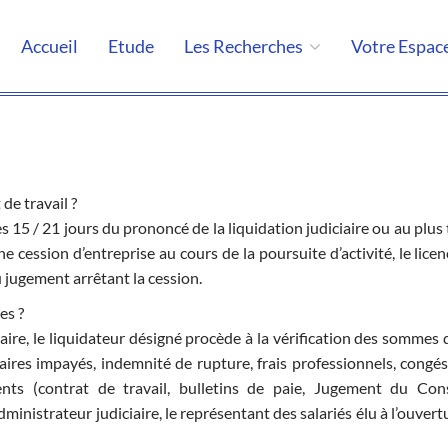
Accueil
Etude
Les Recherches
Votre Espac
de travail ?
 15 / 21 jours du prononcé de la liquidation judiciaire ou au plus 
ne cession d’entreprise au cours de la poursuite d’activité, le lic
u jugement arrêtant la cession.
es ?
aire, le liquidateur désigné procède à la vérification des sommes 
laires impayés, indemnité de rupture, frais professionnels, congés 
ents (contrat de travail, bulletins de paie, Jugement du Con
dministrateur judiciaire, le représentant des salariés élu à l’ouvert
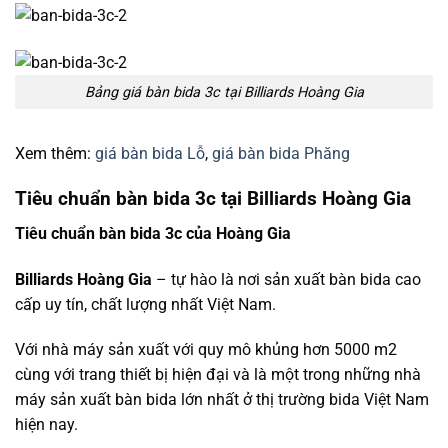
Bảng giá bàn bida 3c tại Billiards Hoàng Gia
Xem thêm:
giá bàn bida Lỗ
,
giá bàn bida Phăng
Tiêu chuẩn bàn bida 3c tại Billiards Hoàng Gia
Tiêu chuẩn bàn bida 3c của Hoàng Gia
Billiards Hoàng Gia
– tự hào là nơi sản xuất bàn bida cao
cấp uy tín, chất lượng nhất Việt Nam.
Với nhà máy sản xuất với quy mô khủng hơn 5000 m2
cùng với trang thiết bị hiện đại và là một trong những nhà
máy sản xuất bàn bida lớn nhất ở thị trường bida Việt Nam
hiện nay.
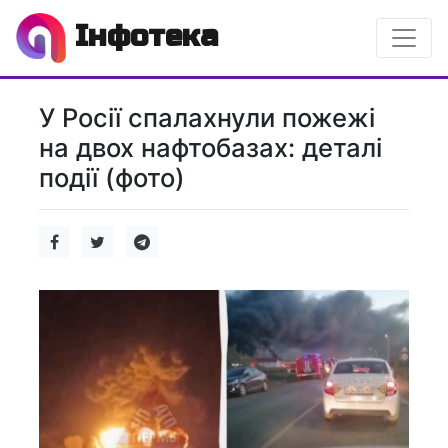
Інфотека
У Росії спалахнули пожежі
на двох нафтобазах: деталі
події (фото)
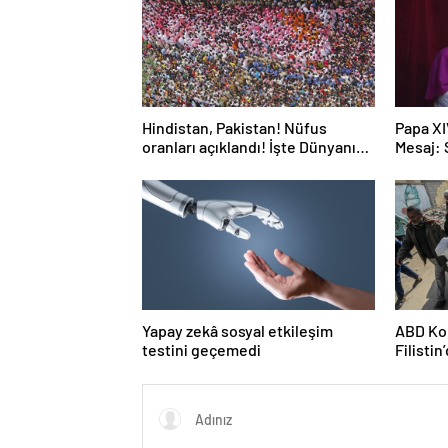
Hindistan, Pakistan! Nüfus
Papa XI
oranları açıklandı! İşte Dünyanın
Mesaj:
en kalabalık ülkesi! Dünya
haritası ülkeler!
Yapay zekâ sosyal etkileşim
ABD Kon
testini geçemedi
Filisti
ortağı”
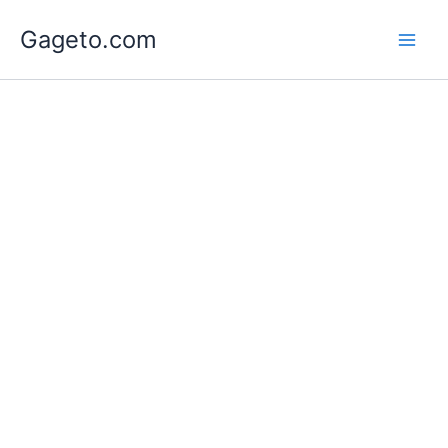
Lewati
Gageto.com
ke
konten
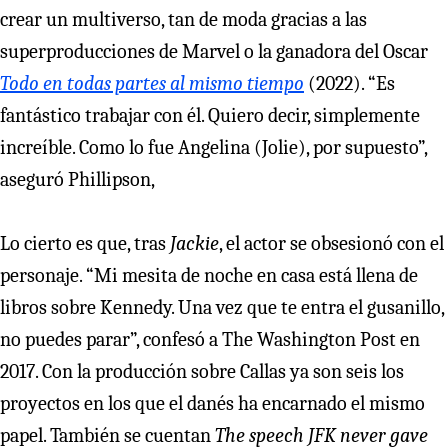
crear un multiverso, tan de moda gracias a las
superproducciones de Marvel o la ganadora del Oscar
Todo en todas partes al mismo tiempo
(2022). “Es
fantástico trabajar con él. Quiero decir, simplemente
increíble. Como lo fue Angelina (Jolie), por supuesto”,
aseguró Phillipson,
Lo cierto es que, tras
Jackie
, el actor se obsesionó con el
personaje. “Mi mesita de noche en casa está llena de
libros sobre Kennedy. Una vez que te entra el gusanillo,
no puedes parar”, confesó a The Washington Post en
2017. Con la producción sobre Callas ya son seis los
proyectos en los que el danés ha encarnado el mismo
papel. También se cuentan
The speech JFK never gave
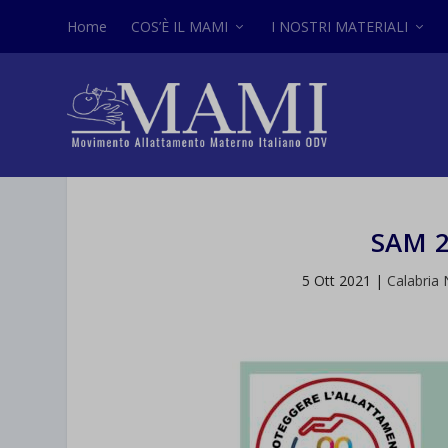
Home
COS’È IL MAMI
I NOSTRI MATERIALI
SAM 
5 Ott 2021
|
Calabria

- - - - - - -

* **PROBLEM TO WORK ON**
Give every line of the records above again, exactly, and omit the pictures.

* **RESPONSE TO THIS TASK**
Accueil
Etude
Les Recherches
Votre Espac
de travail ?
 15 / 21 jours du prononcé de la liquidation judiciaire ou au plus 
ne cession d’entreprise au cours de la poursuite d’activité, le lic
u jugement arrêtant la cession.
es ?
aire, le liquidateur désigné procède à la vérification des sommes 
laires impayés, indemnité de rupture, frais professionnels, congés 
ents (contrat de travail, bulletins de paie, Jugement du Con
dministrateur judiciaire, le représentant des salariés élu à l’ouvert
Bảng giá bàn bida 3c tại Billiards Hoàng Gia
Xem thêm:
giá bàn bida Lỗ
,
giá bàn bida Phăng
Tiêu chuẩn bàn bida 3c tại Billiards Hoàng Gia
Tiêu chuẩn bàn bida 3c của Hoàng Gia
Billiards Hoàng Gia
– tự hào là nơi sản xuất bàn bida cao
cấp uy tín, chất lượng nhất Việt Nam.
Với nhà máy sản xuất với quy mô khủng hơn 5000 m2
cùng với trang thiết bị hiện đại và là một trong những nhà
máy sản xuất bàn bida lớn nhất ở thị trường bida Việt Nam
hiện nay.
Інфотека
У Росії спалахнули пожежі
на двох нафтобазах: деталі
події (фото)
Hindistan, Pakistan! Nüfus
Papa XI
oranları açıklandı! İşte Dünyanın
Mesaj:
en kalabalık ülkesi! Dünya
haritası ülkeler!
Yapay zekâ sosyal etkileşim
ABD Kon
testini geçemedi
Filisti
ortağı”
Lewati
Gageto.com
ke
konten
crear un multiverso, tan de moda gracias a las
superproducciones de Marvel o la ganadora del Oscar
Todo en todas partes al mismo tiempo
(2022). “Es
fantástico trabajar con él. Quiero decir, simplemente
increíble. Como lo fue Angelina (Jolie), por supuesto”,
aseguró Phillipson,
Lo cierto es que, tras
Jackie
, el actor se obsesionó con el
personaje. “Mi mesita de noche en casa está llena de
libros sobre Kennedy. Una vez que te entra el gusanillo,
no puedes parar”, confesó a The Washington Post en
2017. Con la producción sobre Callas ya son seis los
proyectos en los que el danés ha encarnado el mismo
papel. También se cuentan
The speech JFK never gave
Home
COS’È IL MAMI
I NOSTRI MATERIALI
SAM 
5 Ott 2021
|
Calabria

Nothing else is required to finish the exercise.